Wednesday, May 24, 2006

wrath of the injured

There's nothing like the prospect of having to use crutches for 8 weeks to bring out the rage. If there one could identify a "benefit" from my situation it would be that I was able to get a handicapped parking pass that's good for the next few months. At work I can park reasonably close to the building I work in and only have to cross a small courtyard and climb a couple of half-flights of stairs.

This afternoon parking around work was insane because of a minor league baseball game going on across the street. I got back from lunch and all of the handicapped spaces were taken, as well as any reasonably nearby non-handicapped spots. But one of the cars didn't have a handicapped pass on it (it's always kind of a giveaway when you have a giant SUV that anyone moderately physically challenged would find impossible to climb in and out of).
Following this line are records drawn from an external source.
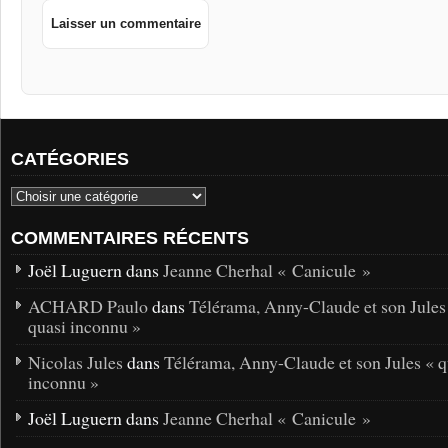
CATÉGORIES
COMMENTAIRES RÉCENTS
Joël Luguern dans
Jeanne Cherhal « Canicule »
ACHARD Paulo
dans
Télérama, Anny-Claude et son Jules
quasi inconnu »
Nicolas Jules
dans
Télérama, Anny-Claude et son Jules « q
inconnu »
Joël Luguern dans
Jeanne Cherhal « Canicule »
And oh, the parking authorities were notified. I stopped short of staying until the police were called to have the car towed, but I really hope the asshole ends up with the $250 fine.

It's not that having to park farther away once pisses me off. It's that when you have to walk around on crutches every fucking second of a day you won't take any bullshit from the part of the population that doesn't have to use their gimpy fore-appendages to transport their entire body weight.

2 comments:

Anonymous said...

Sounds like someone needs a milkshake.

elsacapuntas said...

seriously. or at least a bar of nice chocolate.